As a fitness reporter, I often get stinky on the job. And sometimes I have to hit the Metro before I hit the showers. Ideally, I can find an empty spot to stand in, but there have definitely been times when I’ve been smushed into a railcar and had to grab a high railing, which requires unleashing an armpit on the world.
I sincerely apologize for these odor offenses, but at least I’m not carcinogenic. The same can’t be said for folks who light up on Metro’s train platforms and escalators and at bus shelters. Fed up with having to breathe in secondhand smoke, rider Jamie Berke just launched an online petition at Change.org asking WMATA to enforce its systemwide no-smoking policy.

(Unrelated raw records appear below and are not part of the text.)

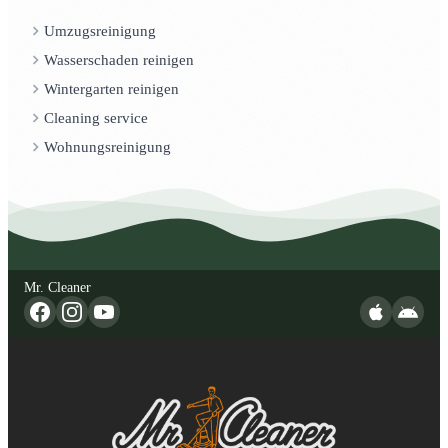
Umzugsreinigung
Wasserschaden reinigen
Wintergarten reinigen
Cleaning service
Wohnungsreinigung
Mr. Cleaner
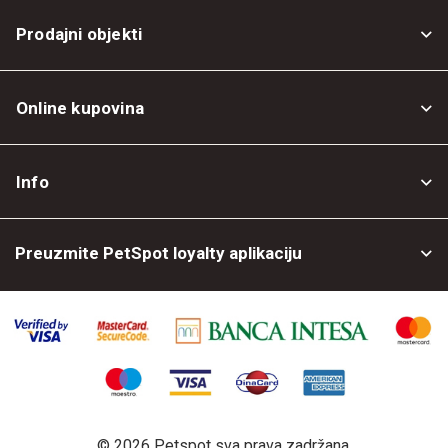
Prodajni objekti
Online kupovina
Opšti uslovi
Info
Politika privatnosti
O nama
Povrat robe
Preuzmite PetSpot loyalty aplikaciju
Prodajni objekti
Posao kod nas
©
2026 Petspot sva prava zadržana.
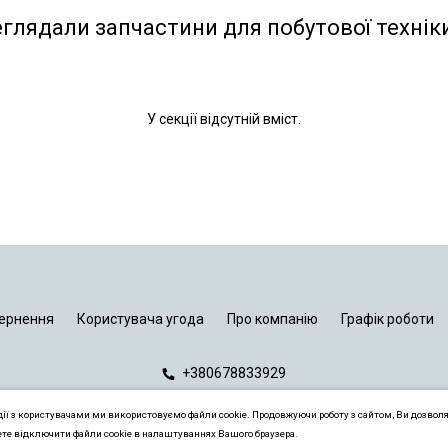
еглядали запчастини для побутової технік
У секції відсутній вміст.
ернення
Користувача угода
Про компанію
Графік роботи
+380678833929
дії з користувачами ми використовуємо файли cookie. Продовжуючи роботу з сайтом, Ви дозвол
ете відключити файли cookie в налаштуваннях Вашого браузера.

Berke’s smoke allergy flares up every time she has to make her way through a nicotine cloud to get to her train. She said complaining to Metro hasn’t done her any good, and she suspects smokers will continue to puff away on escalators because of where the ashtrays are located. When you see one filled with butts just before the faregates, it’s easy to assume that’s where you’re supposed to take your final drag.
Smokefree DC, which helped Berke put together the petition, said it has alerted WMATA about the problems for years. At a 2006 meeting, co-founder Angela Bradbery said she was told that “No Smoking” signs would go up soon. Six years later, zilch — and she doesn’t see any indications that will be changing.
“Once I even saw a Metro employee smoking on the escalator as I was huffing and puffing behind her,” Bradbery says. “Obviously, they have other big issues to address, but this is a health and safety issue, too.”
And it could be addressed simply by adding a few signs and subtracting a few ashtrays.
Contrast that with the more mysterious aromas riders regularly encounter. On Twitter on Wednesday, @ArminRosen put it like this: “Foggy Bottom right now is what the first few hours of Chernobyl must have smelled like.”
The blog Unsuck DC Metro has been on the case for months, trying to determine whether organic brake pads are the source of the smell or whether there’s another culprit.
All I know is that it can’t possibly be me. I haven’t been at Foggy Bottom at all this week.